The only use that seems absolutely in my opinion is when the overload is absolutely transparent mathematically, for instance to implement geometrical transformations on a Matrix class.
That works because in this case you don't actually end up with "custom" behavior, you just expand the standard and well understood notation of the language by plugging the standard and well understood mathematical notation for matrix operations. Anybody who understands this mathematical notation will be able to understand what the code does without additional context.
Anything beyond that is just asking for trouble IMO. It's basically code obfuscation.
Of course C++ has precedent for that sort of insanity, especially with the IMO absolutely bonkers use of the bit shift operators for... input/output processing. A notation that you'll note hasn't had a lot of success outside of C++.
> It might be a bit extreme but the more I'm exposed to operator overloading the more I think that it's a bad idea 99% of the time.
Quite a moderate position in practice. There are a substantial number of programmers who enjoy being able to tell what basic syntax does from memory without having to cross-reference documentation and source files.
And as you allude to, the example in question isn't a sum; it is an append. It would be far more appropriate to have an a = append(a, {1,2,3,4,5}) style construct. Or something with pointers if efficiency is important. Or construct the vector inline in older versions of C++. The += should be reserved for actual vector summing.
This whole article stands as a reminder that C++ is a remarkable language, and is starting to make up a lot of ground on achieving feature parity with Common Lisp.
I would add string + and += operators to list but that is it really.
That is pretty extreme.
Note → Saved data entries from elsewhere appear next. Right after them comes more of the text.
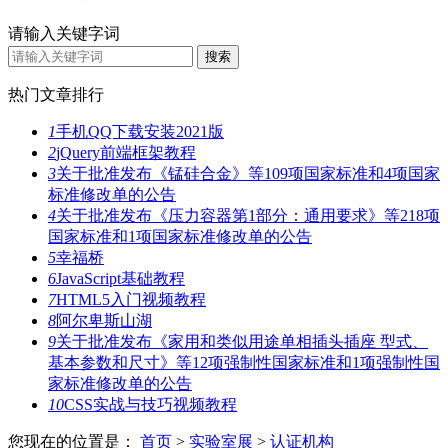
请输入关键字词
热门文章排行
1
手机QQ下载安装2021版
2
jQuery前端框架教程
3
关于批准发布《锰硅合金》等109项国家标准和4项国家
标准修改单的公告
4
关于批准发布《压力容器第1部分：通用要求》等218项
国家标准和1项国家标准修改单的公告
5
幸福桥
6
JavaScript基础教程
7
HTML5入门视频教程
8
阿尔卑斯山湖
9
关于批准发布《家用和类似用途单相插头插座 型式、
基本参数和尺寸》等12项强制性国家标准和1项强制性国
家标准修改单的公告
10
CSS实战与技巧视频教程
您现在的位置是：
首页
>
实验室展
>
认证机构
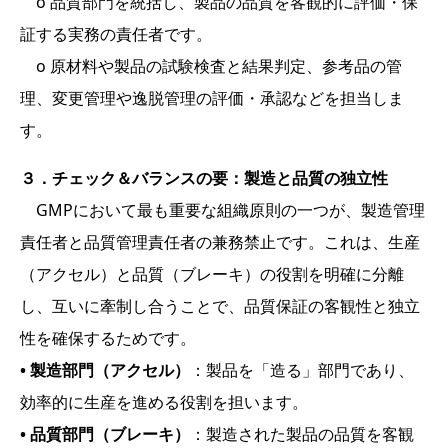
o 品質部門を統括し、製品の品質を客観的に評価・保
証する実務の責任者です。
o 原材料や製品の試験検査と結果判定、参考品の管
理、変更管理や逸脱管理の評価・承認などを担当しま
す。
３．チェック＆バランスの要：製造と品質の独立性
GMPにおいて最も重要な組織原則の一つが、製造管理
責任者と品質管理責任者の兼務禁止です。これは、生産
（アクセル）と品質（ブレーキ）の役割を明確に分離
し、互いに牽制し合うことで、品質保証の客観性と独立
性を確保するためです。
• 製造部門（アクセル）
：製品を「造る」部門であり、
効率的に生産を進める役割を担います。
• 品質部門（ブレーキ）
：製造された製品の品質を客観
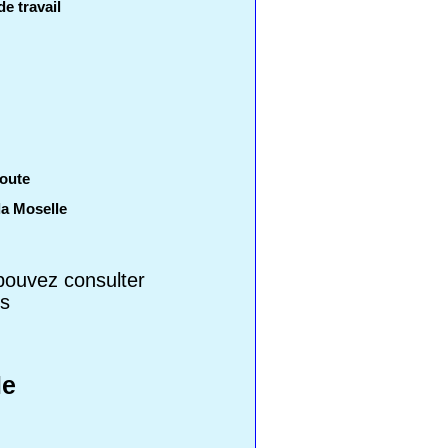
de travail
coute
la Moselle
 pouvez consulter
ls
le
Where would we be without assignment and comparison overloads? Or dereference?
iostream hasn't had a lot of success inside C++ either. Operator overloading is one of those features that you wish for when you don't have it. Besides standard math operators, assignment also ends up playing a major role in making data structures behave well when managing resources.
It can be abused but most of the time is extremely convenient. Iostream and boost set a terrible example however. Boost especially goes into the deep end on templates, operators, crazy dependencies, unacceptable compile times etc. It really isn't fair to judge modern C++ on boost. Instead of being batteries included, boost is now more a last resort.
The "surprise" in the article is related to a very general class of mistake: supporting type something& but not also type something&& despite that parameter type being decisive for overload resolution purposes and despite the missing function being identical to the existing one.
Overloading the comma operator doesn't cause any particular danger, it merely provides a mildly unfavourable situation in which an unnecessary mistake is possible: there's "threat" of the default comma operator that does something completely different, it's not very obvious whether type something or something& or something&& is considered, and the involved overload resolution rules are somewhat lawyer-grade.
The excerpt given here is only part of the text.